Words

Comic book artist: Is the word “stab” or “poink” best for a dog nose being inserted into someone's butt?
Group of coworkers in unison, very serious: “Poink,” definitely.

Portland, Oregon

Teen girl to another, while browsing CDs: Like, alphabetical order is so confusing.

Music Store
Atlanta, Georgia

Overheard by: Justin

Dude to older lady: What do you mean, you don’t know what a hooker is? [To security guard] Hey, tell my mother what a hooker is.

Kroger
Columbus, Ohio

Oblivious lady #1: I just don't know what to do with all of that junk back there.
Oblivious lady #2: Where, in your trunk?
Oblivious lady #1: Yeah, there's just so much junk in my trunk!

Guelph, Ontario

Teen boy ordering sub, on cell: You like the way I say “delicious?”

Carson, California

Overheard by: I've heard it said worse

Guy #1: I can speak Italian.
Guy #2: How do you say “cheese” in Italian?
Guy #1: Ha! That's easy, “mozzarella”!

Italian Restaurant
Manhattan, New York

Overheard by: Chloe

Drunk girl: I want to be lesbionic!

Georgia Tech

Overheard by: YellowJacketGals

10-year-old boy to GameStop guy, after purchasing Mario Galaxy: Bye, I love you!
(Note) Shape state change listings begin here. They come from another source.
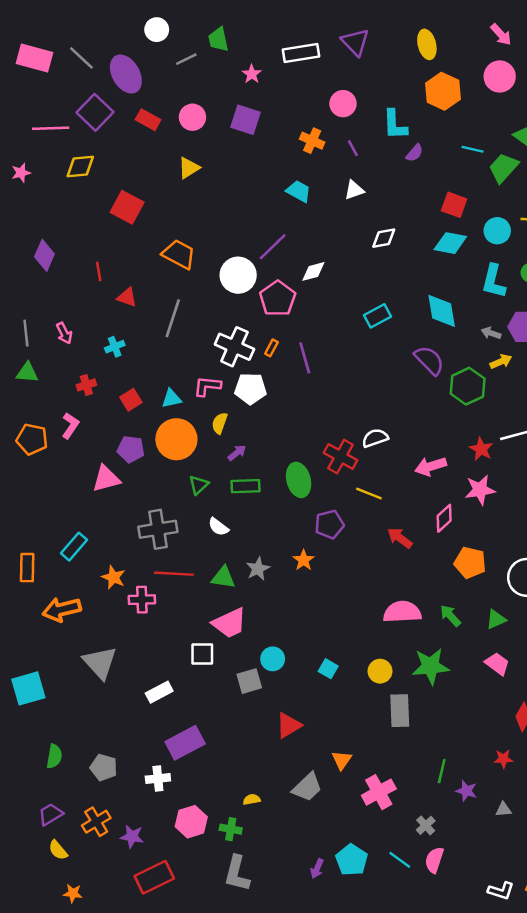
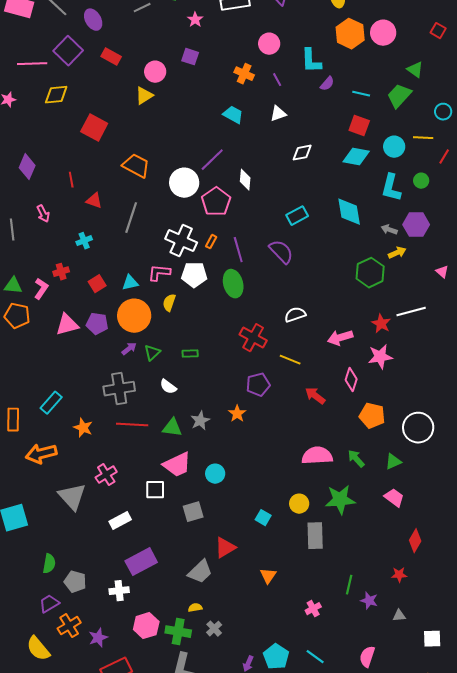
purple ellipse: (126, 74) -> (93, 20), size x0.7
pink circle: (500, 76) -> (383, 33), moved
pink circle: (192, 117) -> (155, 72), moved
purple square: (246, 120) -> (190, 57), size x0.7
cyan line: (473, 149) -> (361, 94), moved
white diamond: (313, 271) -> (245, 180), turned -70
pink arrow: (64, 333) -> (43, 214), moved
purple semicircle: (429, 360) -> (281, 252), moved
green triangle: (27, 373) -> (13, 286), moved
pink L-shape: (70, 426) -> (41, 289), moved
purple arrow: (237, 453) -> (129, 349), moved
red cross: (341, 456) -> (253, 338), moved
pink triangle: (106, 479) -> (67, 325), moved
green ellipse: (299, 480) -> (233, 284), moved
green rectangle: (246, 486) -> (190, 354), size x0.7
pink diamond: (444, 518) -> (351, 380), turned -30
pink cross: (142, 600) -> (106, 475), moved, turned -30
cyan circle: (273, 659) -> (215, 474), moved
cyan square: (328, 669) -> (263, 518), moved
green semicircle: (54, 756) -> (49, 564), moved
gray trapezoid: (307, 787) -> (200, 572), moved
pink cross: (379, 792) -> (313, 609), moved, size x0.6
purple trapezoid: (51, 814) -> (49, 604), moved
gray cross: (426, 825) -> (214, 629), moved
green cross: (231, 829) -> (178, 632), size x1.4
purple star: (132, 837) -> (98, 638), turned -30
yellow semicircle: (58, 850) -> (38, 649), size x1.5
pink semicircle: (434, 860) -> (367, 657), moved

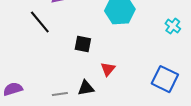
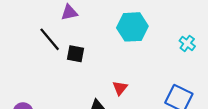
black square: (83, 44) -> (75, 54), moved

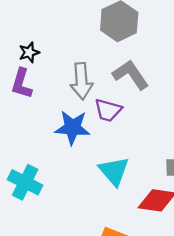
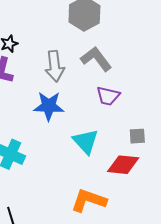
purple trapezoid: (108, 110) -> (108, 96), moved

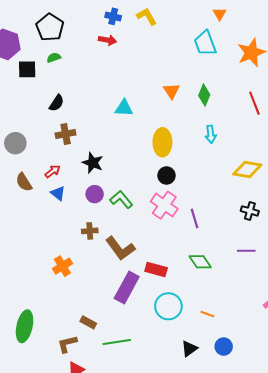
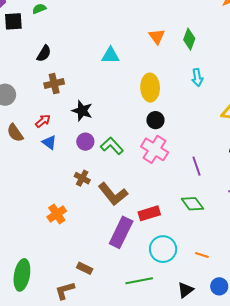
purple line: (195, 218) -> (197, 166), moved
brown cross: (90, 231) -> (82, 178), turned 35
red rectangle: (156, 269) -> (149, 213), turned -30
green line: (117, 342) -> (139, 281), moved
I mean…wait. I meant “thank you.” I didn't mean it! (runs away)

GameStop
Vestavia Hills, Alabama

Overheard by: that's what they all say

Small child, pointing to an “eat pussy” graffiti painted on the side of a restaurant: Daddy, what does that say?
Father: It’s a menu.

Toronto
Canadia

Overheard by: Chikara

Hobo #1, holding gallon of water: I’ve been trying to drink a lot of water. You need to clear that toxic shit out. You collect lots of, uh, what they called? Endorsements. Your body just builds up these endorsements, and they poison you! I think that’s what they’re called… You know what I mean?